New-style classes and special methods
Jp Calderone
exarkun at intarweb.us
Mon Feb 24 20:14:41 EST 2003
On Mon, Feb 24, 2003 at 07:52:27AM +0000, Alex Martelli wrote:
> Andrew Bennetts wrote:
>
> > On Mon, Feb 24, 2003 at 01:23:24AM -0500, Jp Calderone wrote:
> >>
> >> Is this analysis of the behavior correct? If so, what are the chances
> >> of
> >> this being "fixed"?
> >
> > I believe you are correct -- new-style classes only check their class, not
> > instances, for the __magic_methods__.
>
> Exactly! And this in turn IS a fix of the previous murky behavior,
> which still abides in classic classes only for backwards compat --
> there is no chance that the murky behavior of old will resurface,
> thankfully.
>
> Why the old behavior was ill defined is made clearest by the fact
> that classes are just instances of types (their metaclasses). E.g.:
>
> When you call a class, say C(), what __call__ do you want to
> use -- C.__call__, the per-instance one, or type(C).__call__,
> the metaclass one? Obviously the latter, or you'd have a hard
> time creating instances of any class that defines __call__. The
> new and clearer rule does away with the murkiness.
>
> Of course, you and I, Andrew, just unearthed a neat trick to
> still allow "per-instance customization" over on the properties
> thread -- give each instance its own custom subclass. Maybe
> Jp Calderone will want to have a look at that thread, towards
> the end where the solution emerged by Andrew's and my joint
> efforts. Basically it's just a question of giving the class
> whose instances have that particular need a specific __new__
> method -- howeer, you can also do it in others ways, for ex. if
> only a FEW of the instances need such customization you can
> choose to equip only those instances with their own custom
> subclasses and leave all the others to share the main class.
>
>
> Here's an example of the latter idea:
>
> def setSpecialAttr(inst, name, value):
> try:
> inst.__customized_subclass__
> except AttributeError:
> class subclass(inst.__class__):
> __customized_subclass__ = True
> inst.__class__ = subclass
> setattr(inst.__class__, name, value)
>
Thanks, this is a neat trick, I'll have to keep it in mind. My use case
lies along different lines (I tell a lie, I have no use case, but if I did,
it would lie along these...):
class AccessError(AttributeError): pass
class PromiscuousPolicy:
def allowAccess(self, name):
return True
class Proxy(object):
def __init__(self, original, policy=PromiscuousPolicy()):
self.__original = original
self.__policy = policy
def __getattribute__(self, name):
p = super(Proxy, self).__getattribute__('__policy')

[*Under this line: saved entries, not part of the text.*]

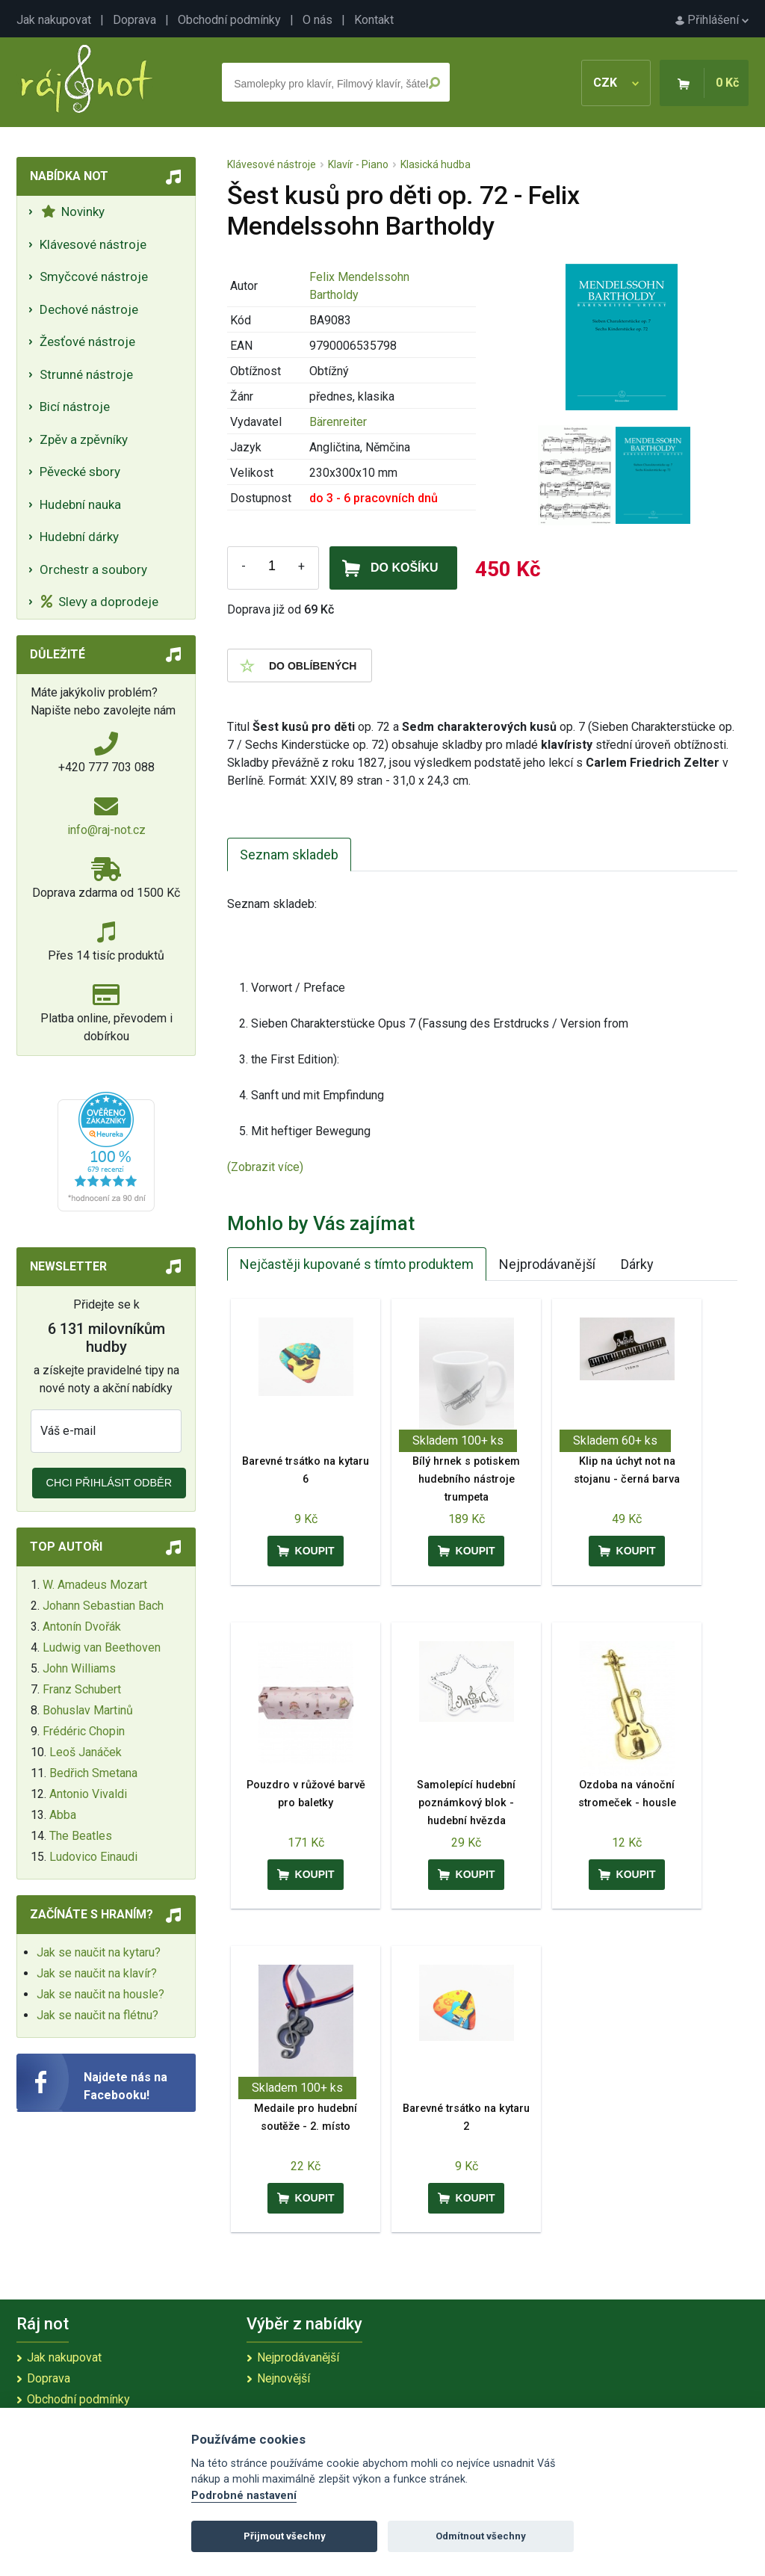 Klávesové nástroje (93, 244)
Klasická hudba (435, 164)
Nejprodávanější (547, 1264)
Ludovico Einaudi (93, 1857)
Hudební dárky (79, 536)
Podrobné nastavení (244, 2495)
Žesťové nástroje (87, 341)
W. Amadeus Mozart (95, 1585)
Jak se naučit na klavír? (97, 1973)
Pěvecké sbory (80, 471)
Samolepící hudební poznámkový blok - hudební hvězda (466, 1803)
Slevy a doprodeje (99, 601)
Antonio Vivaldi (88, 1794)
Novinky (73, 211)
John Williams (79, 1668)
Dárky (637, 1264)
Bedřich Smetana (93, 1773)
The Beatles (80, 1836)
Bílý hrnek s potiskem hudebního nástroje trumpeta (466, 1479)
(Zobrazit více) (265, 1167)
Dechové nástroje (89, 309)
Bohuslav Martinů (88, 1710)
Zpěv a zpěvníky (84, 439)
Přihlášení (712, 20)
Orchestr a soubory (93, 569)
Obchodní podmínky (229, 20)
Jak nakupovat (53, 20)
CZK (616, 82)
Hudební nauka (80, 504)
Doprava (134, 20)
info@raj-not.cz (106, 830)
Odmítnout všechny (481, 2536)
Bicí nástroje (75, 406)
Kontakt (374, 20)
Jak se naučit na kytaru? (99, 1952)
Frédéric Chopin (84, 1731)
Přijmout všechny (285, 2536)
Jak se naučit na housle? (100, 1994)
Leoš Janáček (85, 1752)
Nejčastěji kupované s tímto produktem (357, 1264)
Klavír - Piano (358, 164)
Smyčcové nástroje (94, 276)
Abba (62, 1815)
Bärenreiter (338, 422)
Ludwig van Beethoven (102, 1647)
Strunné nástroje (86, 374)
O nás (317, 20)
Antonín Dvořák (82, 1626)
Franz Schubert (82, 1689)
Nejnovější (283, 2378)
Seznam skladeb (289, 854)
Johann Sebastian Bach (103, 1606)
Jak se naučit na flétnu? (97, 2015) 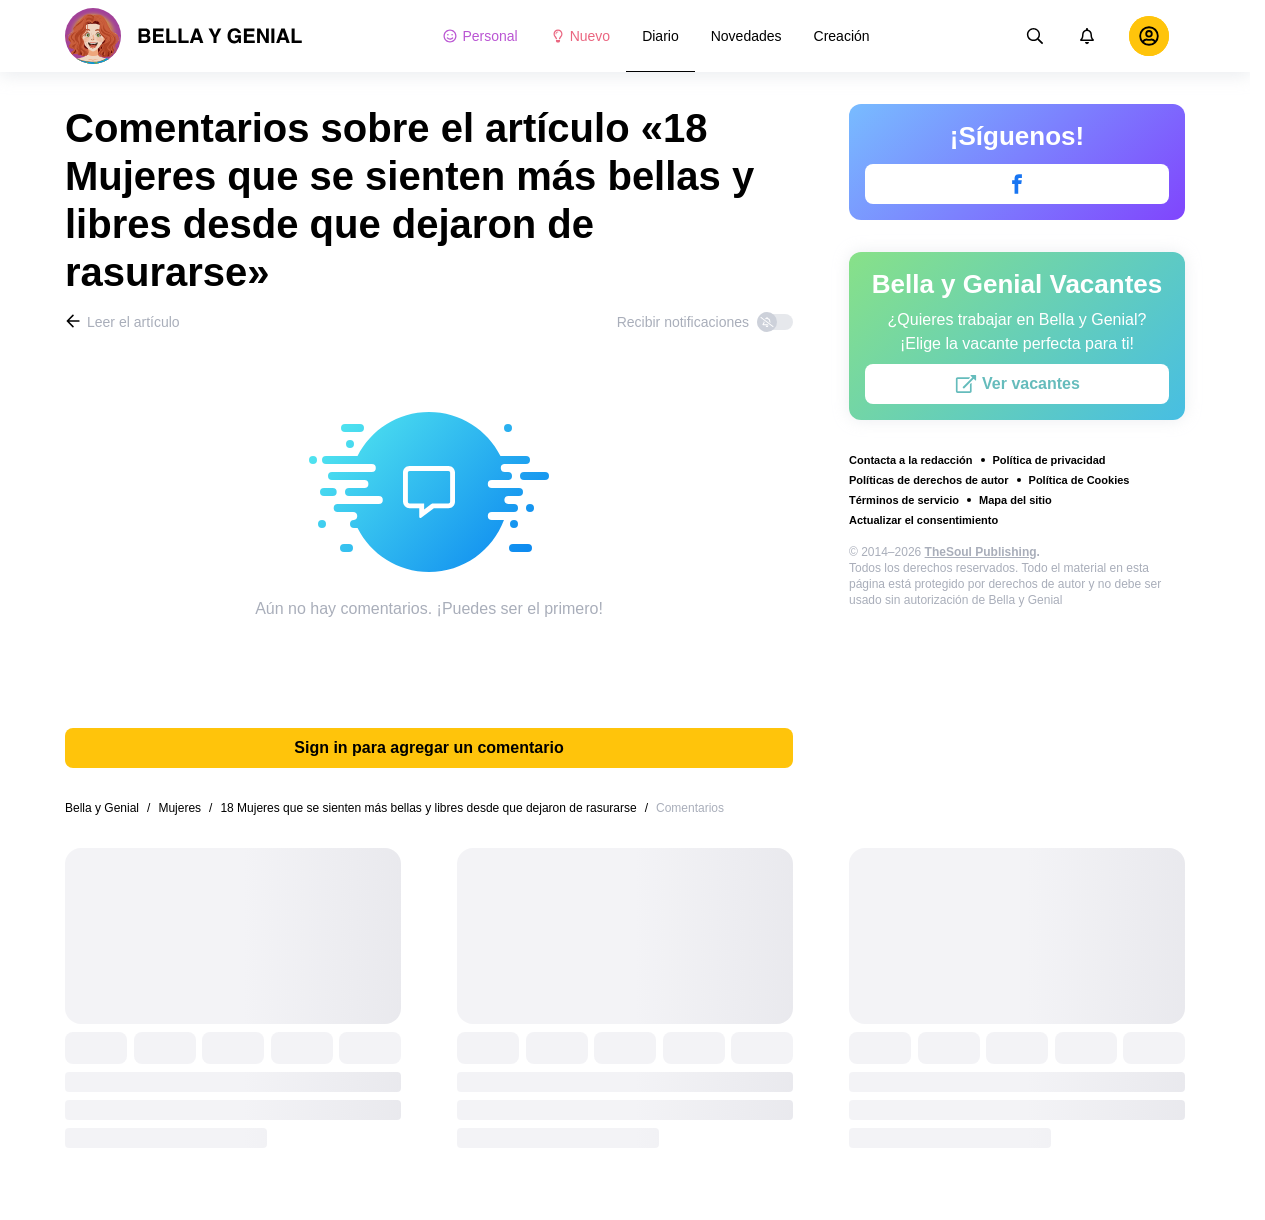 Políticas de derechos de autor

if not p.allowAccess(name):
raise AccessError
return getattr(
super(Proxy, self).__getattribute__('__original'),
name
)
I'm not sure I see a way to apply the approach setSpecialAttr uses here...
Though, maybe Proxy could iterate over the attributes of 'original', adding
fake-out attributes to a new class object, then set its own class to that
new one... Hrm... *wanders off to play around in the interpreter*.